Тут я встал из-за стола, подошел к ней и погладил золотые волосы Карен. Мисс Оукс спокойно смотрела на меня снизу вверх.
— Простите, — сказал я, слегка дрожа, — ничего не могу с собой поделать.
— Профессор, я не очень разбираюсь в этих делах, — ответила она. (Я же гладил и гладил ее голову, продолжая при этом виновато оправдываться.) — Пожалуйста, не волнуйтесь, многие преподаватели так поступают.
— Многие? — оторопел писатель-лауреат.
— Каждый семестр со мной бывает что-нибудь такое, — безо всяких эмоций проинформировала меня Карен. — Уж на кафедре английской литературы — точно.
— А потом?
— Потом я говорю, что не очень разбираюсь в этих делах. Я правда не очень разбираюсь.
— А потом?
— Потом тоже ничего интересного.
— Извиняются?
— Угу. Но думают совсем не об извинениях.
— Как я.
— И я тоже, — призналась она не моргнув глазом. — Как это на латыни? In loco parentis [102] . Этот комплекс, наверное, работает в обе стороны.
102
In loco parentis — вместо родителей, на месте родителей (лат.).
— Я все время о тебе думаю. Беспрерывно.
— Профессор, вы же совсем меня не знаете.

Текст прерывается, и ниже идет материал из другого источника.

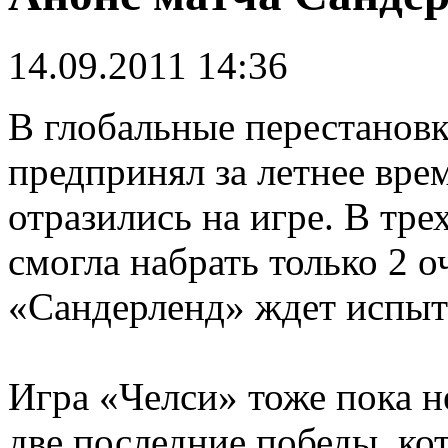
14.09.2011 14:36
В глобальные перестанов
предпринял за летнее вре
отразились на игре. В тр
смогла набрать только 2 о
«Сандерленд» ждет испыт
Игра «Челси» тоже пока н
две последние победы, ко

— И да и нет. Я читал твои работы. Твои рассказы.
— А я — ваши.
(Господи, доктор Шпильфогель, ну что вы застыли, как йог в трансе? Понимаете, чем для меня был этот разговор? Для меня, захлебывающегося в пучине отчаяния!)

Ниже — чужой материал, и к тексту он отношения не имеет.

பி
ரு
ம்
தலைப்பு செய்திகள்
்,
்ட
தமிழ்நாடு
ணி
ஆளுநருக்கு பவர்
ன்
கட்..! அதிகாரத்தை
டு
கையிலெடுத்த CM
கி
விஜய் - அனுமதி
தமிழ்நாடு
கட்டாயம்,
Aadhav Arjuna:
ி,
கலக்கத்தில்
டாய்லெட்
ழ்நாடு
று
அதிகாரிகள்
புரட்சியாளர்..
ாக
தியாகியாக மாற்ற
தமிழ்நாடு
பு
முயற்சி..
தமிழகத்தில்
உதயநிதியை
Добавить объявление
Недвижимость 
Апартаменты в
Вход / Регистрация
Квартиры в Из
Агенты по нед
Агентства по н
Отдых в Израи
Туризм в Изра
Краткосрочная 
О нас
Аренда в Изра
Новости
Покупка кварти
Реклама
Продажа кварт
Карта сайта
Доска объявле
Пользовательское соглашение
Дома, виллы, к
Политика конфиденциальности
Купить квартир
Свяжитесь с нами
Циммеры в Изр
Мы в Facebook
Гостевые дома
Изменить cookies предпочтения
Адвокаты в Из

— Карен, мы должны встретиться. Непременно.
— Хорошо.
— Где?
— Можно у меня.
— Ты же знаешь, преподаватель не может прийти к девушке в общежитие.
— Я ведь старшекурсница и больше не живу в общежитии. Снимаю комнату в городе.
— Там и поговорим?
— Ладно.
Ладно! О, это сладкое, ясное, прекрасное, страстное, властное маленькое слово! Я твердил его про себя на все лады с утра до вечера. «Что ты там заладил?» — фыркала Морин. Ладно, складно, отрадно, изрядно. Какая прекрасная, какая разумная, какая юная, какая соблазнительная девушка! Ладно! Сладится, наладится, пойдет на лад. Ладно! Мисс Оукс, такая ладная и складная, останется с собой в ладу, а у профессора Тернопола все равно нет в жизни ни склада ни лада — пусть катится себе в пропасть… Сколько времени нужно, чтобы принять решение? Совсем немного. Уже на втором нашем свидании я прошептал лежащей рядом Ка-а-ре-ен в самое ушко: кончится семестр, Ка-а-ре-ен, и мы уедем вдвоем в Италию, самолет из Чикаго, я навел справки, сдашь последний экзамен — и в путь, а экзаменационные ведомости вышлю декану из Рима. Плевое дело. Я нашептывал на ушко, зарывшись лицом в ее волосы, уедем, Ка-а-ре-ен, исчезнем, испаримся, ну их всех. А она мягко мурлыкала: «Мммммммммм, мммммммммммм», и я благодарно принимал урчание за согласие. Площадь Святого Марка в Венеции, Ратушная площадь во Флоренции, площадь дель Кампо в Сиене — профессор Тернопол стал говорящим путеводителем по прелестным итальянским площадям, на которых год назад мы с Морин осыпали друг друга базарной бранью и проклятиями… На весенние каникулы Карен поехала домой и не вернулась. Какого же монстра, должно быть, она во мне видела! Не мурлыкала, а мычала от страха, представляя ужасающие последствия нашего совместного бегства и жизни вне студенческого городка с обезумевшим от угрызений совести профессором словесности. И верно: чтение Толстого — это одно, а игра в Анну и Вронского — совсем другое дело.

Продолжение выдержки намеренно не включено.